EXERCISE PROMPT - Please retype the data below exactly, stopping after the line with "海のそばにはきれいなビーチが広がるし、ダイビングス" and skipping every picture.

·····

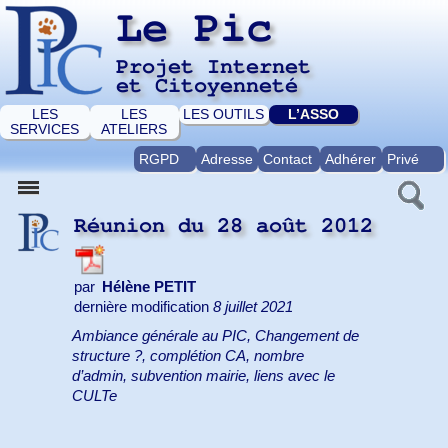
Le Pic
Projet Internet
et Citoyenneté
LES
LES
LES OUTILS
L’ASSO
SERVICES
ATELIERS
RGPD
Adresse
Contact
Adhérer
Privé
Réunion du 28 août 2012
par
Hélène PETIT
dernière modification
8 juillet 2021
Ambiance générale au PIC, Changement de
structure ?, complétion CA, nombre
d’admin, subvention mairie, liens avec le
CULTe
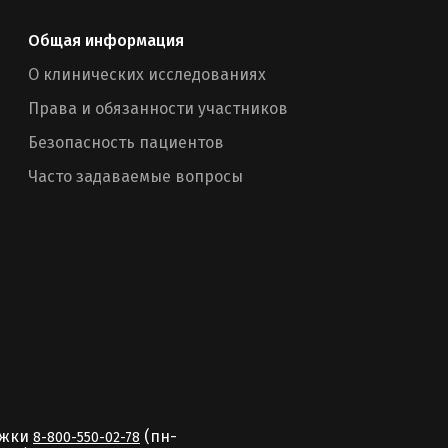
Общая информация
О клинических исследованиях
Права и обязанности участников
Безопасность пациентов
Часто задаваемые вопросы
ржки
(пн-
8-800-550-02-78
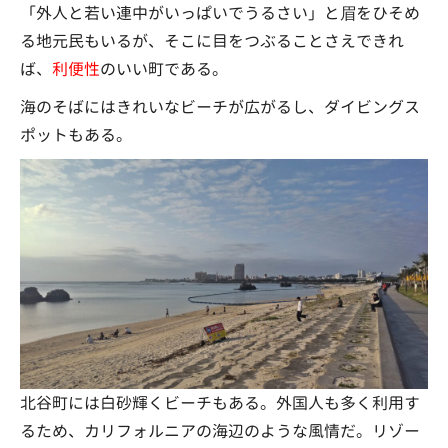
「外人と若い連中がいっぱいでうるさい」と眉をひそめ
る地元民もいるが、そこに目をつぶることさえできれ
ば、
利便性
のいい町である。
海のそばにはきれいなビーチが広がるし、ダイビングス
ポットもある。
北谷町には白砂輝くビーチもある。外国人も多く利用す
るため、カリフォルニアの海辺のような風情だ。リゾー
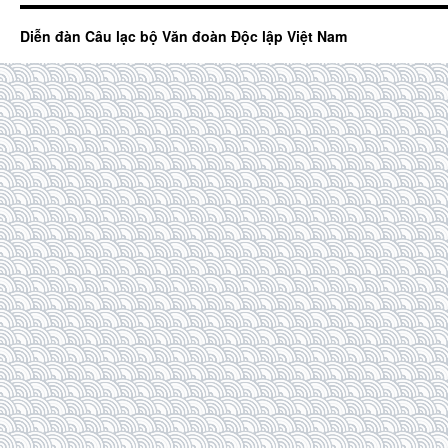
Diễn đàn Câu lạc bộ Văn đoàn Độc lập Việt Nam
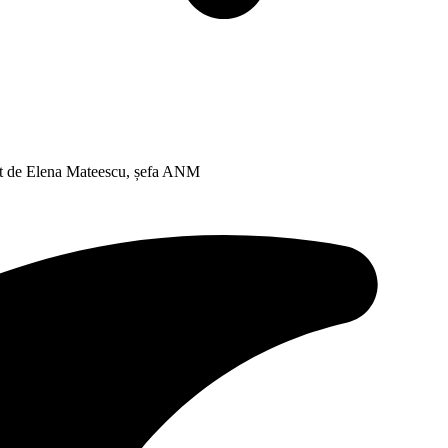
t de Elena Mateescu, șefa ANM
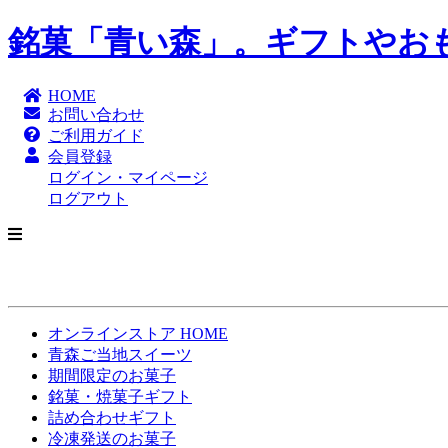
銘菓「青い森」。ギフトやおも
HOME
お問い合わせ
ご利用ガイド
会員登録
ログイン・マイページ
ログアウト
オンラインストア HOME
青森ご当地スイーツ
期間限定のお菓子
銘菓・焼菓子ギフト
詰め合わせギフト
冷凍発送のお菓子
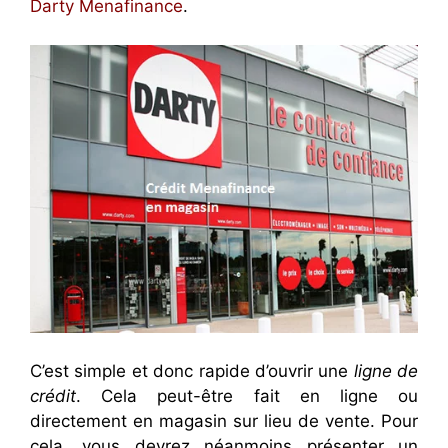
Darty Menafinance
.
C’est simple et donc rapide d’ouvrir une
ligne de
crédit
. Cela peut-être fait en ligne ou
directement en magasin sur lieu de vente. Pour
cela, vous devrez néanmoins présenter un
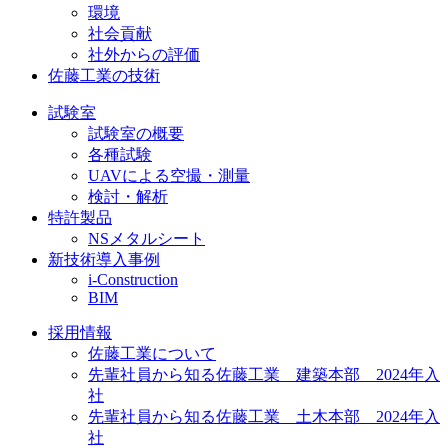
環境
社会貢献
社外からの評価
佐藤工業の技術
試験室
試験室の概要
各種試験
UAVによる空撮・測量
検討・解析
特許製品
NSメタルシート
新技術導入事例
i-Construction
BIM
採用情報
佐藤工業について
先輩社員から知る佐藤工業 建築本部 2024年入
社
先輩社員から知る佐藤工業 土木本部 2024年入
社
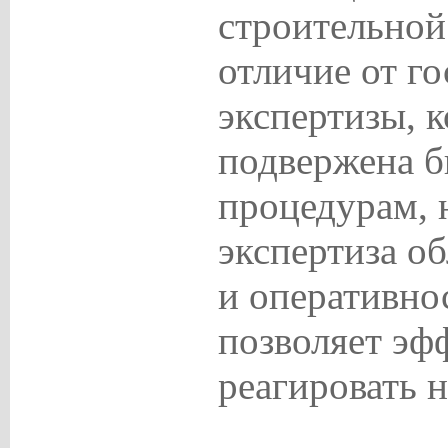
строительной
отличие от г
экспертизы, к
подвержена 
процедурам, 
экспертиза о
и оперативно
позволяет эф
реагировать 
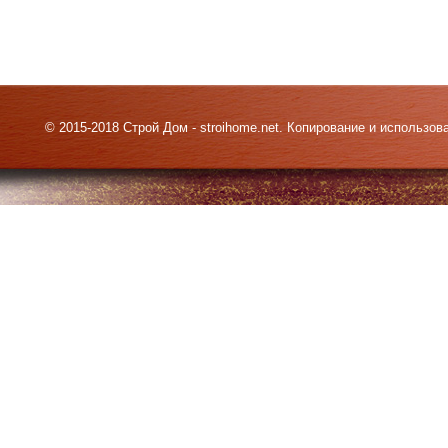
© 2015-2018 Строй Дом - stroihome.net. Копирование и использо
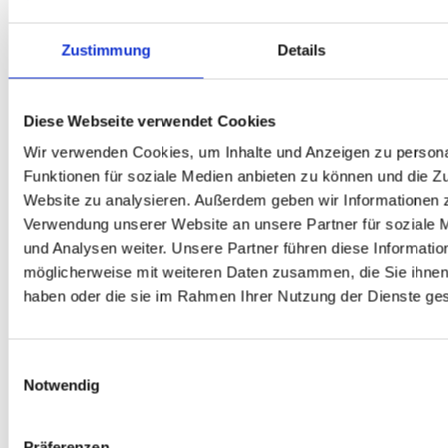
kommt.
Zustimmung
Details
Jetzt mehr erfahren
Diese Webseite verwendet Cookies
Wir verwenden Cookies, um Inhalte und Anzeigen zu persona
Geschrieben von
Funktionen für soziale Medien anbieten zu können und die Zu
Website zu analysieren. Außerdem geben wir Informationen z
Verwendung unserer Website an unsere Partner für soziale
und Analysen weiter. Unsere Partner führen diese Informatio
möglicherweise mit weiteren Daten zusammen, die Sie ihnen 
haben oder die sie im Rahmen Ihrer Nutzung der Dienste g
Einwilligungsauswahl
Notwendig
Präferenzen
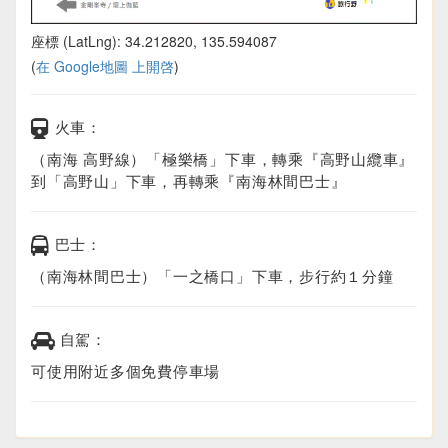
座標 (LatLng): 34.212820, 135.594087
(
在 Google地圖 上開啓
)
火車：
（南海 高野線）「極樂橋」下車，轉乘『高野山纜車』
到「高野山」下車，再轉乘『南海林間巴士』
巴士：
（南海林間巴士）「一之橋口」下車，步行約１分鐘
自駕：
可使用附近多個免費停車場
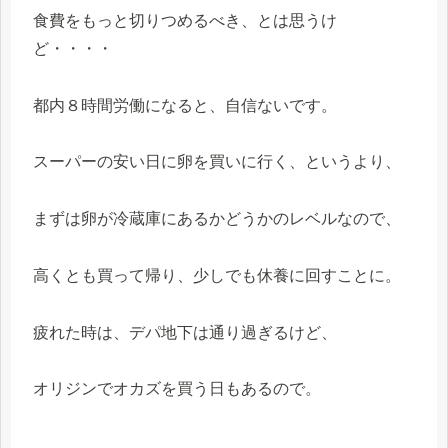
食費をもっと切りつめるべき、とは思うけ
ど・・・・
都内８時間労働になると、自信ないです。
スーパーの安い日に卵を買いに行く、というより、
まずは卵が冷蔵庫にあるかどうかのレベルなので、
高くとも買って帰り、少しでも休養に回すことに。
疲れた時は、デパ地下は通り過ぎるけど、
オリジンでオカズを買う日もあるので。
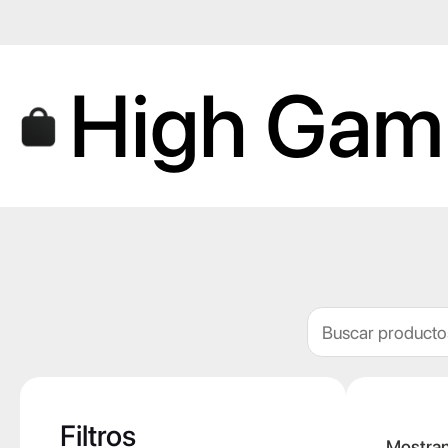
Saltar
al
contenido
High Gam
Buscar
Filtros
Mostran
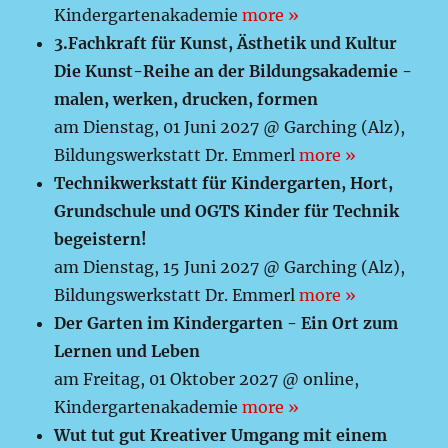
Kindergartenakademie
more »
3.Fachkraft für Kunst, Ästhetik und Kultur
Die Kunst-Reihe an der Bildungsakademie -
malen, werken, drucken, formen
am Dienstag, 01 Juni 2027 @ Garching (Alz),
Bildungswerkstatt Dr. Emmerl
more »
Technikwerkstatt für Kindergarten, Hort,
Grundschule und OGTS Kinder für Technik
begeistern!
am Dienstag, 15 Juni 2027 @ Garching (Alz),
Bildungswerkstatt Dr. Emmerl
more »
Der Garten im Kindergarten - Ein Ort zum
Lernen und Leben
am Freitag, 01 Oktober 2027 @ online,
Kindergartenakademie
more »
Wut tut gut Kreativer Umgang mit einem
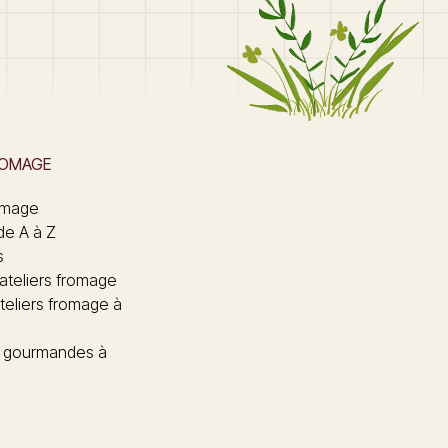
ROMAGE
omage
de A à Z
s
 ateliers fromage
teliers fromage à
 gourmandes à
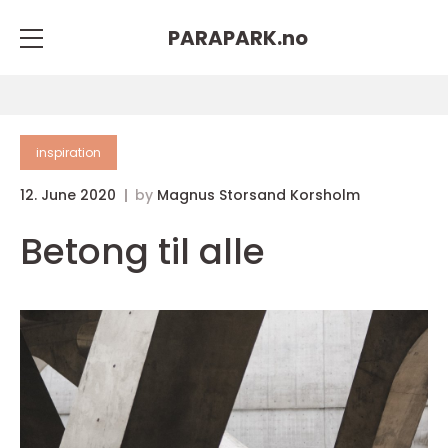
PARAPARK.
no
inspiration
12. June 2020
by
Magnus Storsand Korsholm
Betong til alle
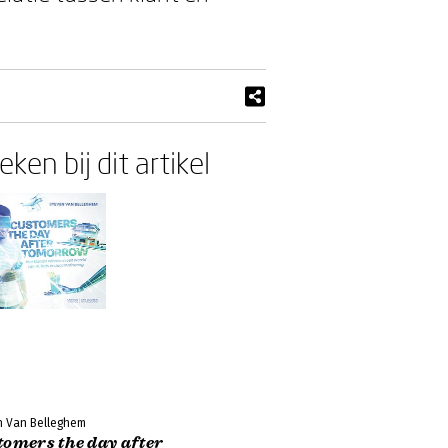
ken bij dit artikel
n Van Belleghem
tomers the day after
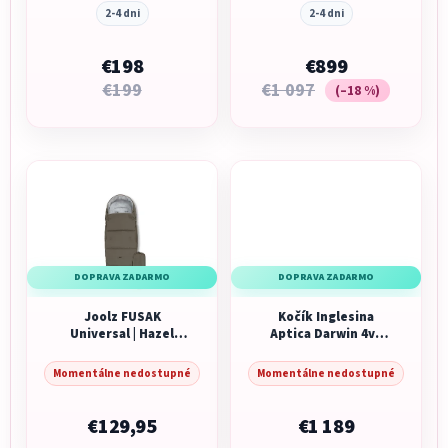
2-4 dni
2-4 dni
€198
€899
€199
€1 097
(–18 %)
DOPRAVA ZADARMO
DOPRAVA ZADARMO
Joolz FUSAK
Kočík Inglesina
Universal | Hazel
Aptica Darwin 4v1
brown
2025 Pashmina Beige
Momentálne nedostupné
Momentálne nedostupné
€129,95
€1 189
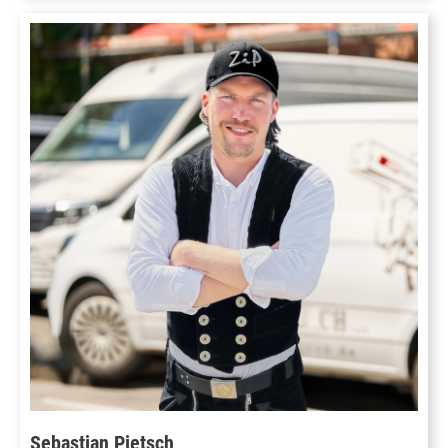
Sebastian Pietsch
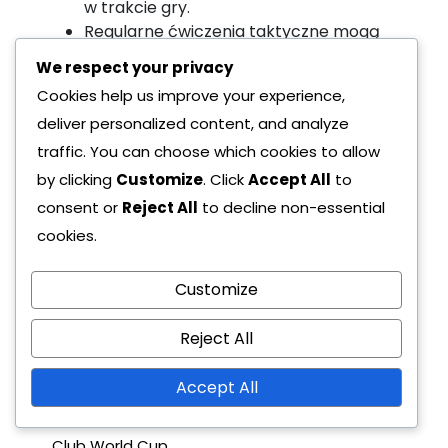
w trakcie gry.
Regularne ćwiczenia taktyczne mogą
przygotować zawodników na
We respect your privacy
nieoczekiwane sytuacje.
Cookies help us improve your experience,
Zachęcanie do proaktywnego myślenia
deliver personalized content, and analyze
pomaga zawodnikom przewidywać
ruchy przeciwników.
traffic. You can choose which cookies to allow
by clicking
Customize
. Click
Accept All
to
Dodatkowo, wykorzystanie analizy danych
consent or
Reject All
to decline non-essential
może informować decyzje trenerskie,
cookies.
pozwalając na dostosowane strategie w
oparciu o mocne i słabe strony przeciwnika.
Customize
To podejście oparte na danych zwiększa
zdolność Sevilli do skutecznego
Reject All
dostosowywania się w kluczowych
Accept All
momentach meczów, szczególnie w
turniejach o wysokiej stawce, takich jak FIFA
Club World Cup.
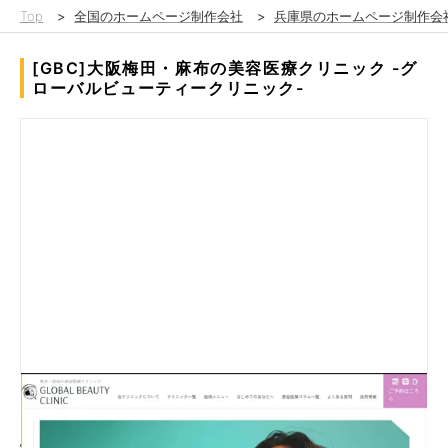
Top
>
全国のホームページ制作会社
>
兵庫県のホームページ制作会
[GBC]大阪梅田・麻布の美容医療クリニック -グ
ローバルビューティークリニック-
ヒアリングから戦略立案、設計、公開まで一貫してプロデュー
ス。
情報が複雑に混在し、ユーザーが必要な情報に辿り着きにくかっ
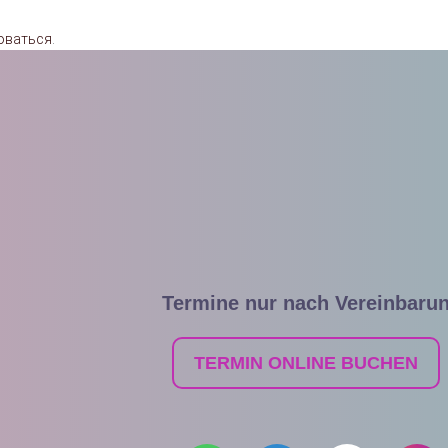
оваться
.
Termine nur nach Vereinbaru
TERMIN ONLINE BUCHEN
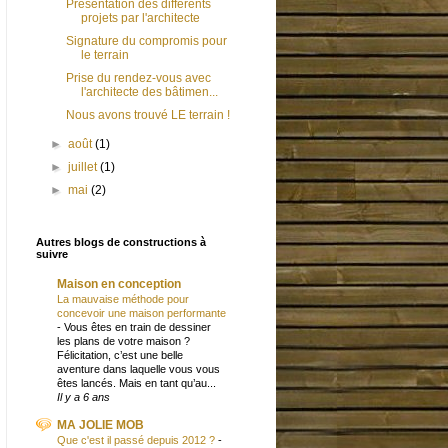
Présentation des différents
projets par l'architecte
Signature du compromis pour
le terrain
Prise du rendez-vous avec
l'architecte des bâtimen...
Nous avons trouvé LE terrain !
►
août
(1)
►
juillet
(1)
►
mai
(2)
Autres blogs de constructions à
suivre
Maison en conception
La mauvaise méthode pour
concevoir une maison performante
-
Vous êtes en train de dessiner
les plans de votre maison ?
Félicitation, c’est une belle
aventure dans laquelle vous vous
êtes lancés. Mais en tant qu’au...
Il y a 6 ans
MA JOLIE MOB
Que c'est il passé depuis 2012 ?
-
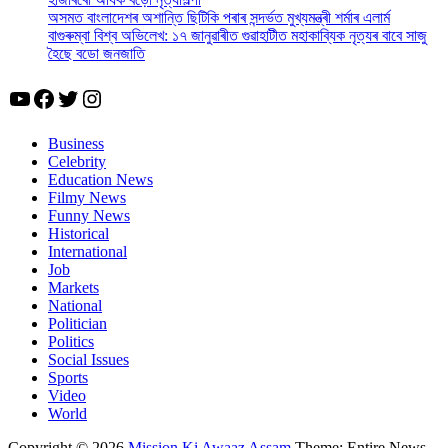
অসমত বাংলাদেশৰ অশান্তি ছিটিকি পৰাৰ সন্দৰ্ভত মুখ্যমন্ত্ৰী শৰ্মাৰ এলাৰ্ম
বাগুৰুম্বা বিশ্ব অভিলেখ: ১৭ জানুৱাৰীত গুৱাহাটীত মহাকাব্যিক নৃত্যৰ বাবে সাজু
হৈছে বডো জনজাতি
YouTube
Facebook
Twitter
Instagram
Business
Celebrity
Education News
Filmy News
Funny News
Historical
International
Job
Markets
National
Politician
Politics
Social Issues
Sports
Video
World
Copyright © 2026
Mission Ki Awaaz Assam
Theme: Entire News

·····

TASK OUTPUT -
Le Pic
Projet Internet
et Citoyenneté
LES
LES
LES OUTILS
L’ASSO
SERVICES
ATELIERS
RGPD
Adresse
Contact
Adhérer
Privé
Réunion du 28 août 2012
par
Hélène PETIT
dernière modification
8 juillet 2021
Ambiance générale au PIC, Changement de
structure ?, complétion CA, nombre
d’admin, subvention mairie, liens avec le
CULTe
Общая информация
О клинических исследованиях
Права и обязанности участников
Безопасность пациентов
Часто задаваемые вопросы
ржки
(пн-
8-800-550-02-78
「外人と若い連中がいっぱいでうるさい」と眉をひそめ
る地元民もいるが、そこに目をつぶることさえできれ
ば、
利便性
のいい町である。
海のそばにはきれいなビーチが広がるし、ダイビングス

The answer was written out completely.